Researchers used a high-resolution imaging technique to zap and freeze synaptic vesicle dynamics in both mice and human brain slices.
Synaptic vesicles act as the brain’s chemical couriers, transporting neurotransmitters between cells. When a nerve impulse arrives, these vesicles fuse with the neuron’s membrane and release their neurotransmitters into the synaptic cleft—the tiny gap between neurons. In neurodegenerative disorders, such as sporadic Parkinson’s disease, this process can become disrupted.

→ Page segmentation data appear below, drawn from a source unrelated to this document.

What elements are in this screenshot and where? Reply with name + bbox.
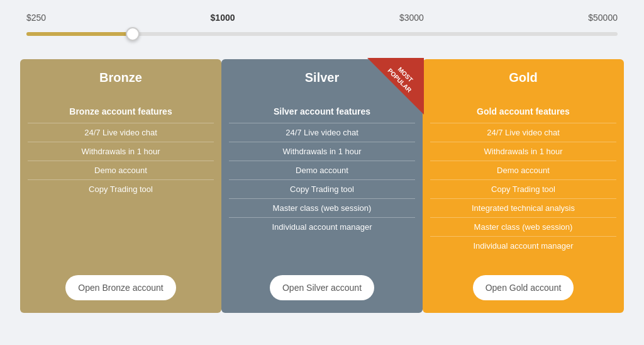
gold-body: Gold account features 24/7 Live video ch… [423,96,624,265]
cards-section: Bronze Bronze account features 24/7 Live… [20,59,624,313]
gold-card: Gold Gold account features 24/7 Live vid… [423,59,624,313]
list-item: Demo account [229,161,415,179]
slider-thumb[interactable] [126,27,140,41]
open-gold-button[interactable]: Open Gold account [473,275,574,300]
list-item: Copy Trading tool [430,179,616,198]
list-item: 24/7 Live video chat [28,123,214,142]
open-silver-button[interactable]: Open Silver account [270,275,374,300]
most-popular-label: MOST POPULAR [379,58,424,101]
bronze-header: Bronze [20,59,221,96]
list-item: Copy Trading tool [229,179,415,198]
list-item: Integrated technical analysis [430,198,616,217]
bronze-footer: Open Bronze account [20,265,221,313]
list-item: Withdrawals in 1 hour [430,142,616,161]
gold-header: Gold [423,59,624,96]
list-item: Individual account manager [430,236,616,255]
slider-section: $250 $1000 $3000 $50000 [20,13,624,59]
bronze-body: Bronze account features 24/7 Live video … [20,96,221,265]
gold-footer: Open Gold account [423,265,624,313]
list-item: Withdrawals in 1 hour [28,142,214,161]
list-item: Master class (web session) [430,217,616,236]
list-item: Individual account manager [229,217,415,236]
list-item: 24/7 Live video chat [229,123,415,142]
slider-label-1000: $1000 [211,13,235,23]
slider-label-3000: $3000 [399,13,424,23]
open-bronze-button[interactable]: Open Bronze account [65,275,175,300]
silver-footer: Open Silver account [221,265,423,313]
list-item: Withdrawals in 1 hour [229,142,415,161]
list-item: Demo account [28,161,214,179]
silver-body: Silver account features 24/7 Live video … [221,96,423,265]
most-popular-ribbon: MOST POPULAR [367,58,424,115]
gold-features-title: Gold account features [430,106,616,116]
list-item: 24/7 Live video chat [430,123,616,142]
silver-card: MOST POPULAR Silver Silver account featu… [221,59,423,313]
slider-label-50000: $50000 [588,13,618,23]
bronze-card: Bronze Bronze account features 24/7 Live… [20,59,221,313]
list-item: Copy Trading tool [28,179,214,198]
list-item: Master class (web session) [229,198,415,217]
slider-label-250: $250 [26,13,46,23]
slider-labels: $250 $1000 $3000 $50000 [26,13,618,23]
slider-track-container[interactable] [26,28,618,40]
bronze-features-title: Bronze account features [28,106,214,116]
slider-track [26,32,618,36]
list-item: Demo account [430,161,616,179]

This problem motivated Shigeki Watanabe, a molecular neuroscientist at Johns Hopkins University, to use a “zap-and-freeze” technology to study the synapse, or connection point, in finer detail.1 Previously, he used this approach to understand how a key protein kept these vesicles in place within a brain cell until they were ready to be released.2
In a new study, published in Neuron, Watanabe and his colleagues demonstrated that synaptic vesicles can be rapidly recycled in both mouse and human brains, in part, due to the presence of a protein celled Dynamin 1xA.3 These findings provide a deeper understanding of synaptic membrane activity and may help advance treatments for cognitive disorders.

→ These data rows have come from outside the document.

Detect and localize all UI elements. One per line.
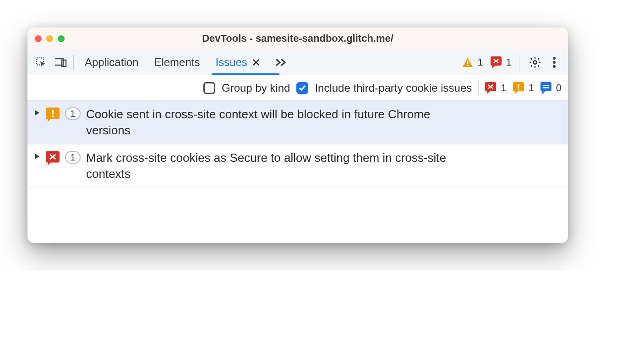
window-titlebar: DevTools - samesite-sandbox.glitch.me/ <box>27 28 568 50</box>
group-by-kind-label: Group by kind <box>222 82 290 94</box>
info-speech-icon[interactable] <box>540 82 551 94</box>
include-third-party-label: Include third-party cookie issues <box>315 82 472 94</box>
svg-point-7 <box>553 61 556 64</box>
toolbar-divider <box>519 55 519 70</box>
empty-area <box>27 188 568 243</box>
tab-elements[interactable]: Elements <box>147 50 206 75</box>
device-toolbar-icon[interactable] <box>52 54 69 71</box>
svg-rect-2 <box>467 61 468 64</box>
issue-row[interactable]: 1 Cookie sent in cross-site context will… <box>27 101 568 144</box>
tab-issues[interactable]: Issues <box>209 50 266 75</box>
tab-label: Application <box>85 56 138 69</box>
warning-speech-icon <box>46 107 60 122</box>
disclosure-triangle-icon[interactable] <box>34 153 40 160</box>
svg-rect-15 <box>543 87 549 88</box>
kebab-menu-icon[interactable] <box>546 54 562 71</box>
group-by-kind-checkbox[interactable] <box>203 82 215 94</box>
issue-count-badge: 1 <box>65 151 81 164</box>
main-toolbar: Application Elements Issues <box>27 50 568 75</box>
issue-count-badge: 1 <box>65 107 81 120</box>
issue-title: Cookie sent in cross-site context will b… <box>86 106 448 138</box>
info-count: 0 <box>556 82 562 94</box>
svg-rect-12 <box>518 88 519 90</box>
disclosure-triangle-icon[interactable] <box>34 109 40 116</box>
svg-rect-13 <box>540 82 551 91</box>
svg-rect-3 <box>467 65 468 66</box>
settings-gear-icon[interactable] <box>527 54 543 71</box>
devtools-window: DevTools - samesite-sandbox.glitch.me/ A… <box>27 28 568 243</box>
tab-label: Issues <box>215 56 247 69</box>
warning-triangle-icon <box>462 57 473 67</box>
close-tab-icon[interactable] <box>252 58 260 66</box>
warning-speech-icon[interactable] <box>513 82 524 94</box>
minimize-window-button[interactable] <box>46 35 53 42</box>
error-speech-icon <box>491 56 502 68</box>
maximize-window-button[interactable] <box>58 35 65 42</box>
issue-row[interactable]: 1 Mark cross-site cookies as Secure to a… <box>27 144 568 188</box>
svg-point-6 <box>553 57 556 60</box>
include-third-party-checkbox[interactable] <box>296 82 308 94</box>
error-count: 1 <box>501 82 506 94</box>
error-speech-icon <box>46 151 60 166</box>
svg-rect-11 <box>518 84 519 88</box>
filter-issue-counters: 1 1 0 <box>485 82 562 94</box>
more-tabs-icon[interactable] <box>273 54 289 71</box>
tab-label: Elements <box>154 56 200 69</box>
svg-point-5 <box>533 61 536 64</box>
filter-divider <box>478 81 479 95</box>
window-controls <box>35 35 65 42</box>
close-window-button[interactable] <box>35 35 42 42</box>
svg-point-8 <box>553 65 556 68</box>
issues-filter-bar: Group by kind Include third-party cookie… <box>27 75 568 101</box>
svg-rect-14 <box>543 85 549 86</box>
svg-rect-17 <box>52 110 54 115</box>
warning-count: 1 <box>478 56 483 68</box>
inspect-element-icon[interactable] <box>33 54 49 71</box>
error-count: 1 <box>506 56 512 68</box>
issue-title: Mark cross-site cookies as Secure to all… <box>86 150 448 182</box>
svg-rect-18 <box>52 116 54 117</box>
tab-application[interactable]: Application <box>78 50 145 75</box>
toolbar-divider <box>73 55 74 70</box>
window-title: DevTools - samesite-sandbox.glitch.me/ <box>27 33 568 44</box>
error-speech-icon[interactable] <box>485 82 496 94</box>
warning-count: 1 <box>529 82 534 94</box>
header-issue-counters[interactable]: 1 1 <box>462 56 512 68</box>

The zap-and-freeze approach works by using an electrical impulse to stimulate neurons and then freezing the tissues rapidly to capture cell movement for electron microscopy observation—with millisecond and nanometer resolutions. To validate this approach on brain slices, the team first looked at calcium signaling, the process that prompts the release of neurotransmitters, in mouse samples. When the researchers stimulated the brain slices, they visualized how the neurons recycle the used synaptic vesicles. This recycling occurs through endocytosis, when the new coated or uncoated vesicles form after releasing neurotransmitters, and the cell membrane next to this active zone is pinched off into the neuron to be refilled for its next use.
The most common form of endocytosis in the cell is clathrin-mediated endocytosis; however, this is a slow recycling process that forms clathrin-coated vesicles when assembling at the plasma membrane. Notably, the recycling that the researchers saw occurred ultrafast after a single stimulus, and they observed uncoated vesicles that appeared in the surrounding area by the active zone.

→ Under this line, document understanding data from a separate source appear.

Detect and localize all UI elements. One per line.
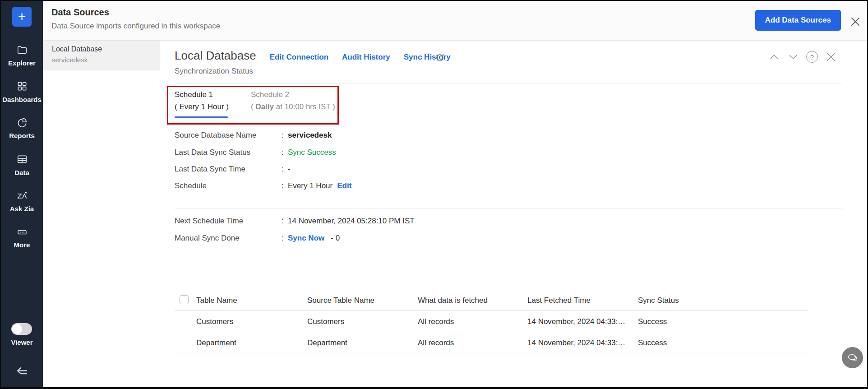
table-cell: Customers (307, 317, 344, 326)
table-cell: 14 November, 2024 04:33:… (527, 317, 625, 326)
sidebar-item-label: Data (1, 169, 43, 176)
table-cell: Department (196, 338, 236, 347)
close-detail-button[interactable] (825, 51, 837, 63)
close-icon (825, 51, 837, 63)
zia-icon (16, 190, 28, 201)
page-title: Data Sources (51, 7, 109, 18)
sync-status-value: Sync Success (288, 148, 336, 157)
page-subtitle: Data Source imports configured in this w… (51, 22, 220, 31)
table-row[interactable]: Department Department All records 14 Nov… (175, 332, 808, 353)
field-row: Last Data Sync Status:Sync Success (175, 148, 336, 157)
help-button[interactable]: ? (806, 51, 818, 63)
sidebar-item-ask-zia[interactable]: Ask Zia (1, 190, 43, 213)
tab-title: Schedule 2 (251, 90, 335, 99)
table-header-row: Table Name Source Table Name What data i… (175, 290, 808, 311)
field-separator: : (282, 234, 288, 243)
column-header: Table Name (196, 296, 237, 305)
column-header: Source Table Name (307, 296, 374, 305)
close-page-button[interactable] (849, 15, 862, 28)
page-header: Data Sources Data Source imports configu… (43, 1, 867, 41)
table-cell: Success (638, 317, 667, 326)
edit-connection-link[interactable]: Edit Connection (270, 53, 328, 62)
table-icon (16, 153, 28, 165)
field-row: Next Schedule Time:14 November, 2024 05:… (175, 217, 415, 226)
column-header: Last Fetched Time (527, 296, 591, 305)
sidebar-item-more[interactable]: More (1, 227, 43, 249)
field-label: Manual Sync Done (175, 234, 282, 243)
detail-heading-row: Local Database Edit Connection Audit His… (175, 49, 451, 63)
sidebar-item-label: Reports (1, 132, 43, 139)
source-list-item-local-database[interactable]: Local Database servicedesk (43, 41, 160, 70)
sidebar: + Explorer Dashboards Reports (1, 1, 43, 387)
chevron-up-icon (768, 51, 780, 63)
sync-now-link[interactable]: Sync Now (288, 234, 324, 242)
sidebar-item-label: More (1, 241, 43, 249)
add-data-sources-button[interactable]: Add Data Sources (755, 10, 841, 31)
column-header: Sync Status (638, 296, 679, 305)
refresh-button[interactable] (434, 52, 445, 63)
source-detail-pane: Local Database Edit Connection Audit His… (160, 41, 867, 387)
collapse-sidebar-button[interactable] (14, 365, 30, 378)
field-label: Last Data Sync Time (175, 165, 282, 174)
table-cell: Customers (196, 317, 233, 326)
field-separator: : (282, 181, 288, 190)
next-source-button[interactable] (787, 51, 799, 63)
table-cell: Department (307, 338, 347, 347)
field-row: Last Data Sync Time:- (175, 165, 291, 174)
tab-subtitle: ( Daily at 10:00 hrs IST ) (251, 102, 335, 111)
detail-title: Local Database (175, 49, 256, 63)
folder-icon (16, 44, 28, 56)
table-row[interactable]: Customers Customers All records 14 Novem… (175, 311, 808, 332)
table-cell: All records (418, 317, 454, 326)
table-cell: All records (418, 338, 454, 347)
sync-status-section-label: Synchronization Status (175, 67, 253, 76)
divider (175, 118, 842, 118)
chat-bubbles-icon (846, 352, 859, 364)
divider (175, 83, 842, 83)
viewer-toggle-label: Viewer (1, 338, 43, 346)
refresh-icon (434, 52, 445, 63)
sidebar-item-label: Dashboards (1, 96, 43, 103)
audit-history-link[interactable]: Audit History (342, 53, 390, 62)
help-icon: ? (806, 51, 818, 63)
table-cell: Success (638, 338, 667, 347)
collapse-arrow-icon (14, 365, 30, 378)
field-label: Schedule (175, 181, 282, 190)
app-window: + Explorer Dashboards Reports (0, 0, 868, 389)
sidebar-item-label: Explorer (1, 59, 43, 67)
tab-schedule-2[interactable]: Schedule 2 ( Daily at 10:00 hrs IST ) (251, 90, 335, 111)
pane-controls: ? (768, 51, 837, 63)
close-icon (849, 15, 862, 28)
chevron-down-icon (787, 51, 799, 63)
manual-sync-count: - 0 (331, 234, 340, 242)
active-tab-indicator (175, 116, 228, 118)
create-button[interactable]: + (12, 7, 32, 27)
viewer-toggle[interactable] (11, 323, 32, 335)
divider (175, 208, 842, 209)
table-cell: 14 November, 2024 04:33:… (527, 338, 625, 347)
support-chat-button[interactable] (842, 347, 863, 368)
tab-schedule-1[interactable]: Schedule 1 ( Every 1 Hour ) (175, 90, 229, 111)
previous-source-button[interactable] (768, 51, 780, 63)
sidebar-item-dashboards[interactable]: Dashboards (1, 80, 43, 103)
sidebar-item-reports[interactable]: Reports (1, 116, 43, 139)
field-separator: : (282, 165, 288, 174)
tab-subtitle: ( Every 1 Hour ) (175, 102, 229, 111)
next-schedule-time-value: 14 November, 2024 05:28:10 PM IST (288, 217, 415, 225)
toggle-knob (12, 324, 22, 334)
field-row: Schedule:Every 1 HourEdit (175, 181, 351, 190)
field-separator: : (282, 217, 288, 226)
field-row: Manual Sync Done:Sync Now- 0 (175, 234, 340, 243)
data-source-list: Local Database servicedesk (43, 41, 160, 387)
source-name: Local Database (52, 45, 160, 53)
field-label: Last Data Sync Status (175, 148, 282, 157)
more-ellipsis-icon (16, 227, 28, 237)
field-label: Next Schedule Time (175, 217, 282, 226)
edit-schedule-link[interactable]: Edit (337, 181, 351, 190)
column-header: What data is fetched (418, 296, 488, 305)
sidebar-item-label: Ask Zia (1, 205, 43, 213)
select-all-checkbox[interactable] (180, 295, 189, 304)
field-row: Source Database Name:servicedesk (175, 131, 332, 140)
sidebar-item-data[interactable]: Data (1, 153, 43, 176)
sidebar-item-explorer[interactable]: Explorer (1, 44, 43, 67)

Because synaptic vesicle recycling through ultrafast endocytosis does not require clathrin, the researchers took a closer look at the proteins that helped mediate this process. They found depots of the protein Dynamin 1xA, which is essential for this recycling step, localized along the membrane where ultrafast endocytosis is expected to occur.
Curious as to whether this trait was conserved in humans, the team applied this technique on brain tissue samples from people with epilepsy. They compared stimulated and non-stimulated (control) slices. Like the mouse samples, the human brain tissue demonstrated the same synaptic vesicle recycling pathway with Dynamin 1xA present.
Excited by these findings, Watanabe aims to extend this technique to study synaptic vesicle dynamics in brain tissue samples from patients with Parkinson’s disease undergoing deep brain tissue stimulation.
“We hope this new technique of visualizing synaptic membrane dynamics in live brain tissue samples can help us understand similarities and differences in nonheritable and heritable forms of the condition,” said Watanabe in a statement.